Giter Club home page Giter Club logo

Comments (7)

DimitriPapadopoulos avatar DimitriPapadopoulos commented on June 28, 2024

Exposing a function to check words or lines, one that is actually used by codespell itself, might affect performance. On the other hand:

  • the performance hit is just speculation without actual tests to measure performance,
  • exposing functions would probably reduce the complexity of parse_file(), a long-overdue target (see #3276).

Do you agree refactoring is a necessary step to expose functions that could be added to a public API later on ? If so, could you have a look at #3276, see if it's a step in your direction, and create a new pull request from it? A test to measure performance would be a great addition. I am not the maintainer, but I think these steps might convince @larsoner.

I think you would need to refactor near the code that starts line processing:

for i, line in enumerate(lines):

and near the code that splits lines into words:
check_matches = extract_words_iter(line, word_regex, ignore_word_regex)

Alternatively, the lightweight API to access dictionaries sounds like a good alternative indeed.

from codespell.

nthykier avatar nthykier commented on June 28, 2024

Thanks for the feedback and the suggestions.

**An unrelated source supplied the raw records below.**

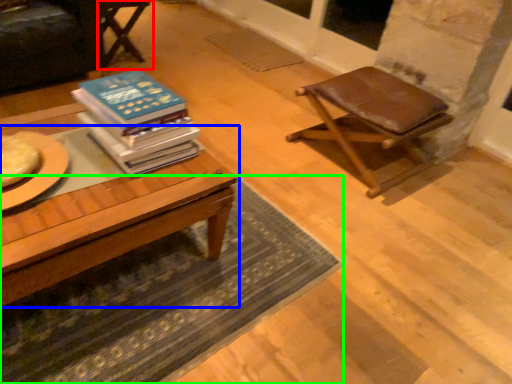 Question: Estimate the real-world distances between objects in this image. Which object is farther from chair (highlighted by a red box), table (highlighted by a blue box) or mat (highlighted by a green box)?

Choices:
 (A) table
 (B) mat

Answer: (B) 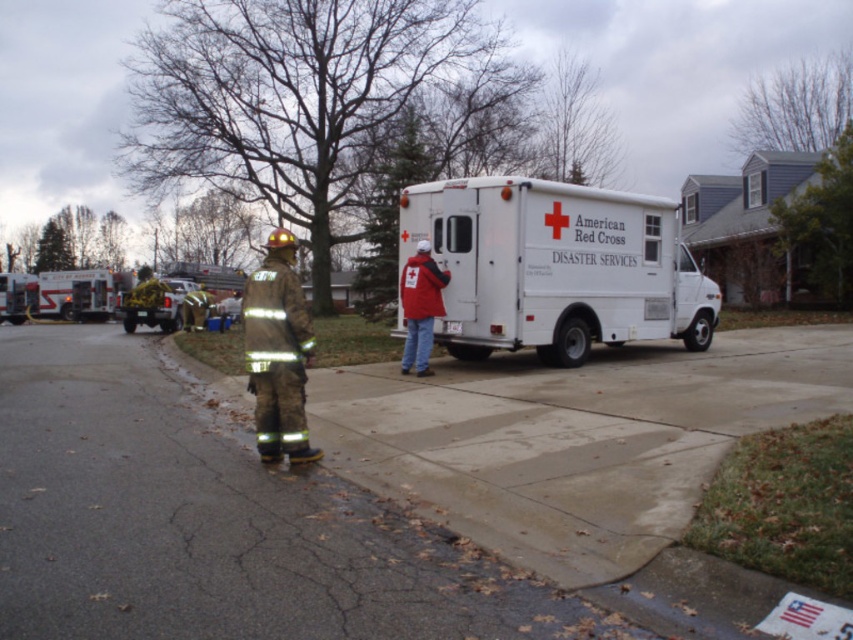 Consider the image. Does camouflage fabric fireman at center have a larger size compared to red matte jacket at center?

Incorrect, camouflage fabric fireman at center is not larger than red matte jacket at center.

Is point (259, 371) farther from viewer compared to point (428, 264)?

No.

Looking at this image, measure the distance between point (273, 276) and camera.

7.38 meters

You are a GUI agent. You are given a task and a screenshot of the screen. Output one action in this format:
    pyautogui.click(x=<x>, y=<y>)
    Task: Click on the camouflage fabric fireman at center
    This screenshot has height=640, width=853.
    Given the screenshot: What is the action you would take?
    pyautogui.click(x=277, y=353)

Is yellow reflective truck at left thinner than reflective gold fireman at center?

In fact, yellow reflective truck at left might be wider than reflective gold fireman at center.

Which is behind, point (177, 298) or point (194, 324)?

The point (177, 298) is behind.

Which is in front, point (167, 307) or point (196, 304)?

Positioned in front is point (196, 304).

The image size is (853, 640). I want to click on yellow reflective truck at left, so click(154, 305).

Can you confirm if brushed metal fire truck at left is positioned to the left of reflective fabric fireman at center?

Correct, you'll find brushed metal fire truck at left to the left of reflective fabric fireman at center.

Can you confirm if brushed metal fire truck at left is thinner than reflective fabric fireman at center?

No, brushed metal fire truck at left is not thinner than reflective fabric fireman at center.

Find the location of a particular element. brushed metal fire truck at left is located at coordinates (62, 294).

Locate an element on the screen. The image size is (853, 640). brushed metal fire truck at left is located at coordinates (62, 294). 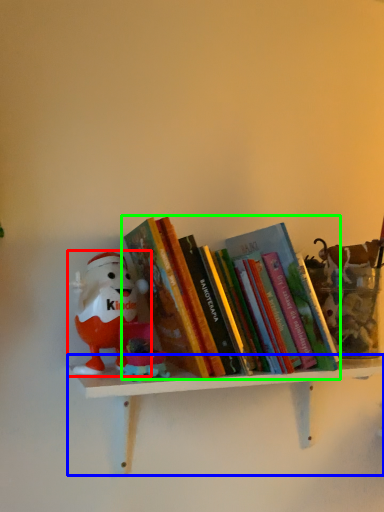 Question: Which object is the closest to the toy (highlighted by a red box)? Choose among these: shelf (highlighted by a blue box) or book (highlighted by a green box).

Choices:
 (A) shelf
 (B) book

Answer: (B) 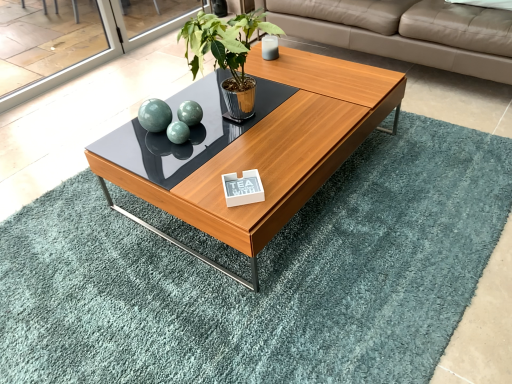 Where is `free space to the left of white glossy plaque at center`? This screenshot has height=384, width=512. free space to the left of white glossy plaque at center is located at coordinates (195, 189). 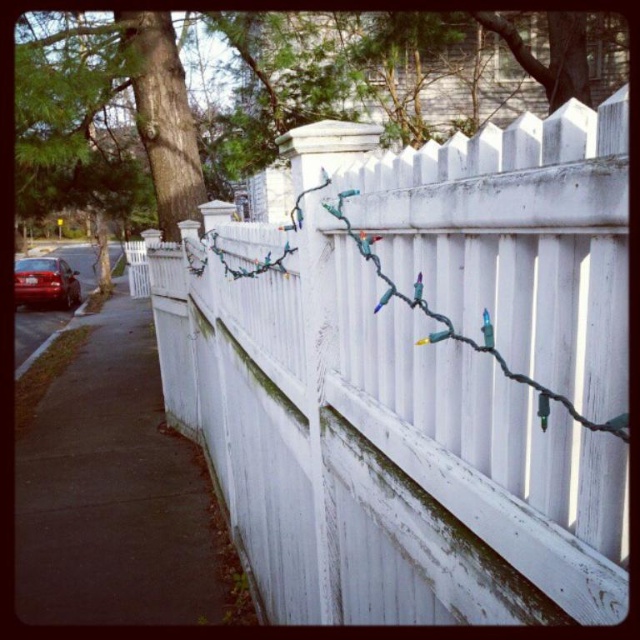 Looking at this image, you are a delivery person trying to park your vehicle. You see the white painted wood fence at center and the matte black car at left. Which object is closer to the street level?

The white painted wood fence at center is located below the matte black car at left, so it is closer to the street level.

Based on the photo, you are a delivery person trying to see if you can spot the matte black car at left behind the white painted wood fence at center. Based on their heights, can you see the car fully from this angle?

The white painted wood fence at center is shorter than the matte black car at left, so yes, you can see the matte black car at left fully since the fence does not block its view. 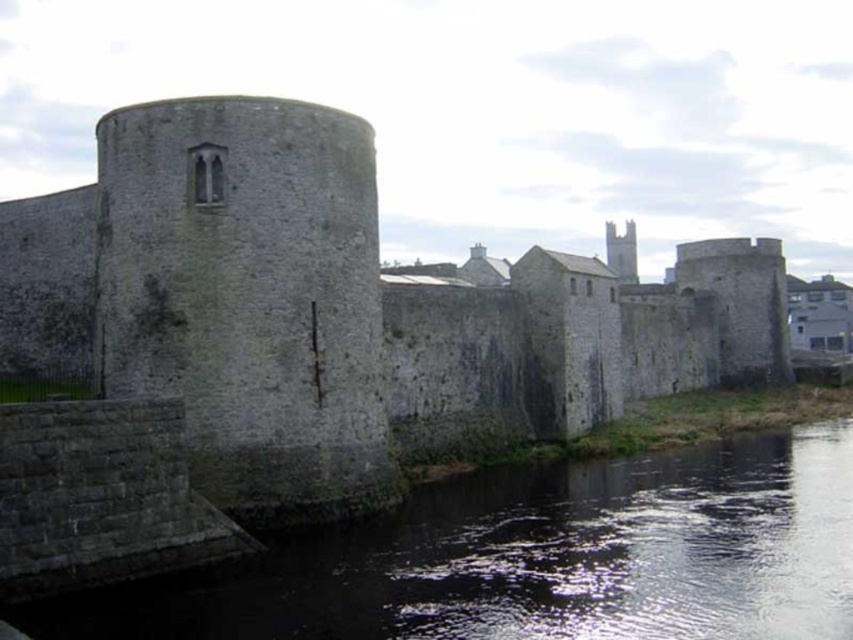 You are a tourist standing on the small stone bridge or walkway leading to the stone wall at center and dark gray stone river at lower center. Which object is taller from your perspective?

The stone wall at center is much taller than the dark gray stone river at lower center.

You are standing on the small stone bridge leading to the stone wall at center and dark gray stone river at lower center. Which object is located higher in elevation?

The stone wall at center is above dark gray stone river at lower center, so the stone wall at center is higher in elevation. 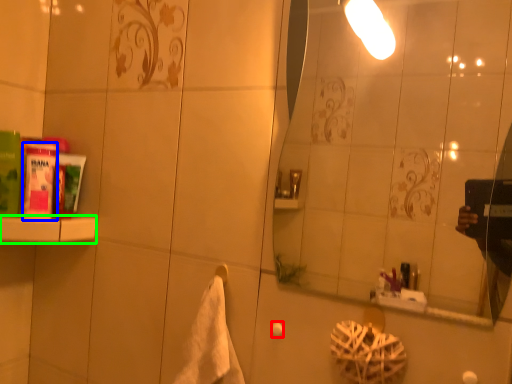 Question: Based on their relative distances, which object is nearer to towel bar (highlighted by a red box)? Choose from mouthwash (highlighted by a blue box) and shelf (highlighted by a green box).

Choices:
 (A) mouthwash
 (B) shelf

Answer: (B) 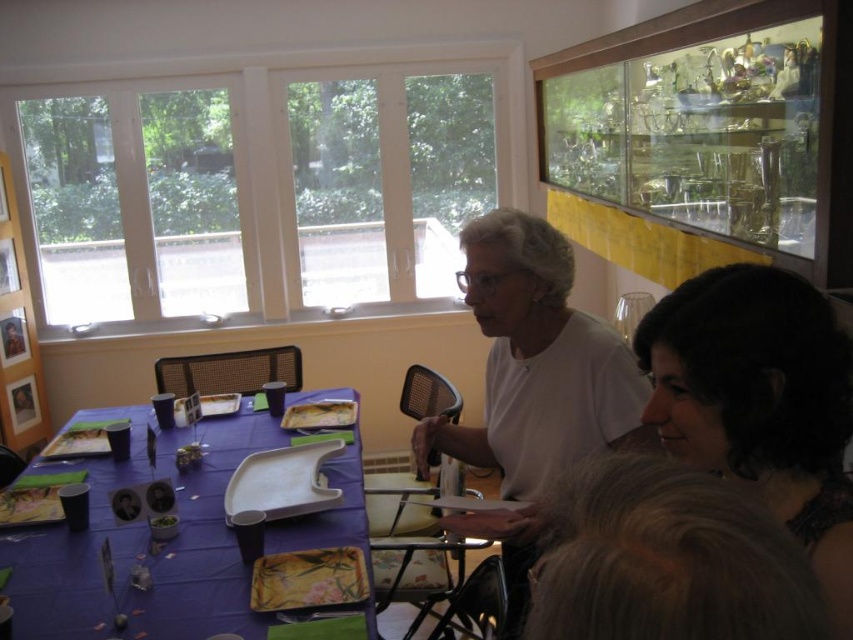 Is dark brown hair at upper right taller than purple fabric table at lower left?

Correct, dark brown hair at upper right is much taller as purple fabric table at lower left.

How far apart are dark brown hair at upper right and purple fabric table at lower left?

A distance of 3.81 feet exists between dark brown hair at upper right and purple fabric table at lower left.

Is point (642, 369) farther from viewer compared to point (173, 451)?

No, it is in front of (173, 451).

At what (x,y) coordinates should I click in order to perform the action: click on dark brown hair at upper right. Please return your answer as a coordinate pair (x, y). The image size is (853, 640). Looking at the image, I should click on (759, 403). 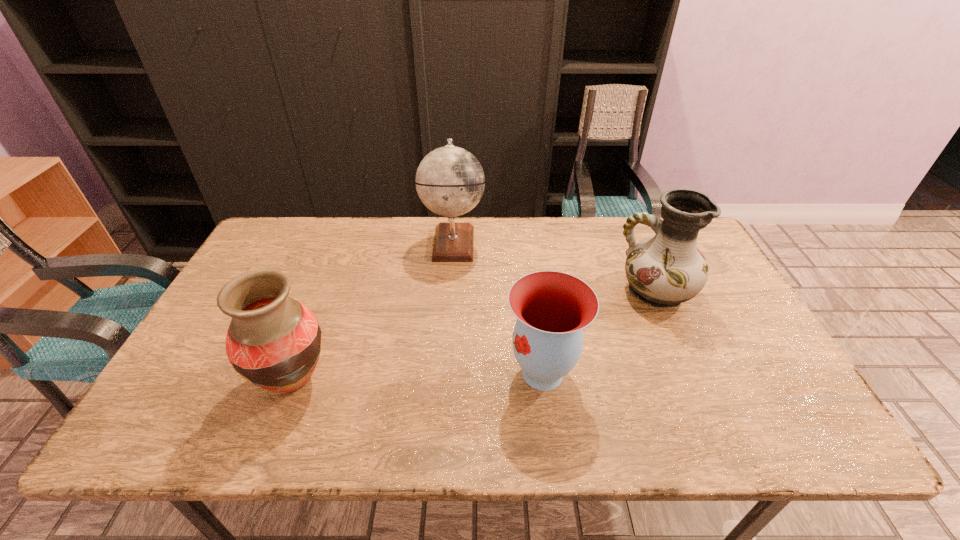 Locate an element on the screen. This screenshot has height=540, width=960. vacant region located on the right of the shortest object is located at coordinates (623, 373).

Where is `object positioned at the far edge`? The height and width of the screenshot is (540, 960). object positioned at the far edge is located at coordinates (450, 181).

The height and width of the screenshot is (540, 960). Identify the location of object present at the near edge. (273, 341).

Where is `object present at the right edge`? This screenshot has height=540, width=960. object present at the right edge is located at coordinates (665, 270).

You are a GUI agent. You are given a task and a screenshot of the screen. Output one action in this format:
    pyautogui.click(x=<x>, y=<y>)
    Task: Click on the free point at the far edge
    The width and height of the screenshot is (960, 540).
    Given the screenshot: What is the action you would take?
    pyautogui.click(x=422, y=219)

Image resolution: width=960 pixels, height=540 pixels. Identify the location of free space at the near edge of the desktop. (354, 431).

Where is `free location at the left edge`? This screenshot has height=540, width=960. free location at the left edge is located at coordinates (220, 401).

Locate an element on the screen. The image size is (960, 540). vacant space at the right edge of the desktop is located at coordinates (765, 363).

At what (x,y) coordinates should I click in order to perform the action: click on free space at the far left corner of the desktop. Please return your answer as a coordinate pair (x, y). The height and width of the screenshot is (540, 960). Looking at the image, I should click on (268, 243).

Find the location of a particular element. This screenshot has height=540, width=960. free region at the near right corner of the desktop is located at coordinates (752, 446). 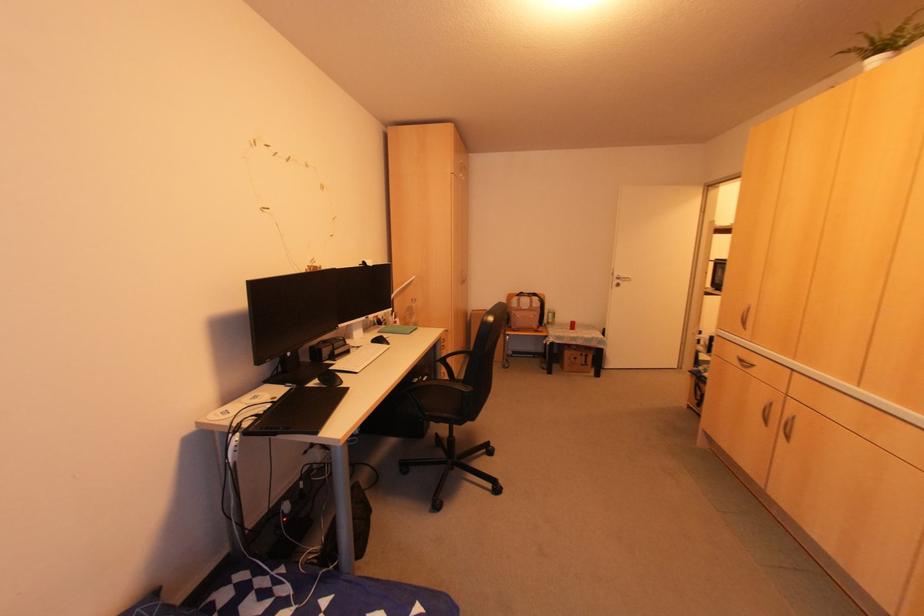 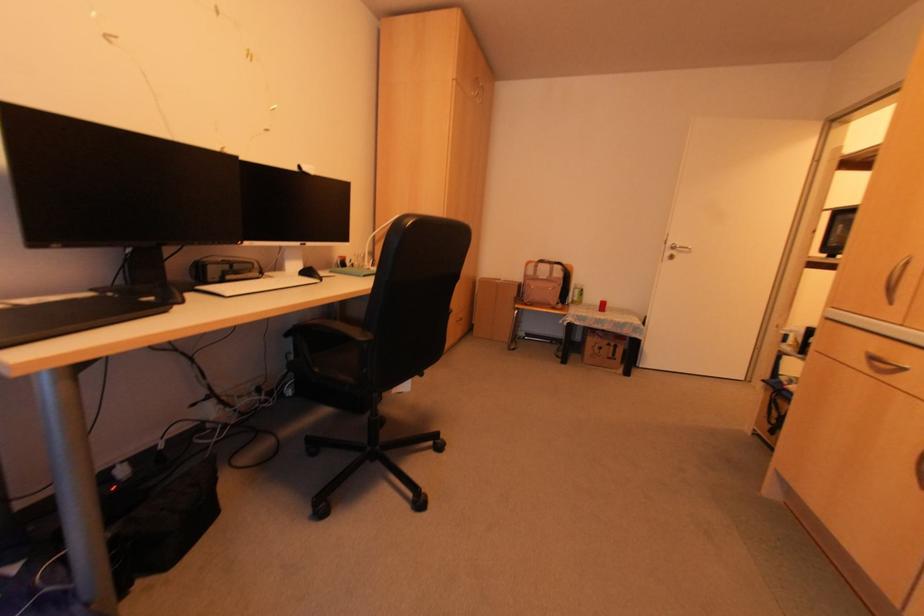 Where in the second image is the point corresponding to (525,309) from the first image?

(542, 278)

I could be convinced to do a PR for this change, but I would prefer to have alignment up front what the expectations would be to determine if that is within my capacity to deal with it and matches the amount of time I am willing to invest. I am hoping we can meet in the middle obviously, but I would rather know upfront so there is no disappointment on either side down the line. Like, if there is going to be a performance test, what is expectations on "before vs. after" performance, what kind of corpus would you consider a "valid performance test" (are we talking micro-benchmark or real-life use-cases or both; which versions of python count, etc.)

For clarity, I read phrases like "would be nice" or "a great addition" as "optional and would not prevent merge if omitted".

I guess that means I am waiting for @larsoner to respond on the expectations. :)

from codespell.

larsoner avatar larsoner commented on June 28, 2024

I think as long as the changes are reviewable and there isn't much performance hit we're okay. Something like a 10% performance hit would be kind of a bummer. But I would also be surprised if there were one based on briefly thinking about the code.

One approach would be to make a quick attempt at this with the necessary refactoring and some new Python API, and some basic tests in a new codespell_lib/tests/test_api.py or similar. Hopefully that's not too much work based on what @DimitriPapadopoulos outlined above? And then we can check to make sure performance isn't too bad, then iterate on the API as proposed in the PR.

from codespell.

DimitriPapadopoulos avatar DimitriPapadopoulos commented on June 28, 2024

@larsoner I wonder whether this will eventually require some file/directory renaming. All files currently live under codespell_lib. However, Python modules usually put Python code under codespell or src/codespell. I wonder why this is not the case here, and whether we should change that.

from codespell.

larsoner avatar larsoner commented on June 28, 2024

Can't remember why it was codespell_lib. It could be a reasonable time to mkdir src && git mv codespell src/ and adjust pyproject.toml. I think to change this we'd probably want the release to be 3.0 but that would be okay.

It can/should be done in a separate PR though

from codespell.

nthykier avatar nthykier commented on June 28, 2024

Ok, thanks for the input so far. Up to 10% performance is quite a leeway indeed and like larsoner, I doubt we will hit it. Nevertheless, I will establish a baseline that I will use.

I did not see any references to how we decide the baseline. For now, I will be using https://sherlock-holm.es/stories/plain-text/cano.txt as a base text. Since what we are concerned with is the cost of refactoring into having a spellcheck_word function that is called per word (consider the name a description more than a target at this point), I did not think it relevant to look at different file types. Let me know if you have reason to believe otherwise.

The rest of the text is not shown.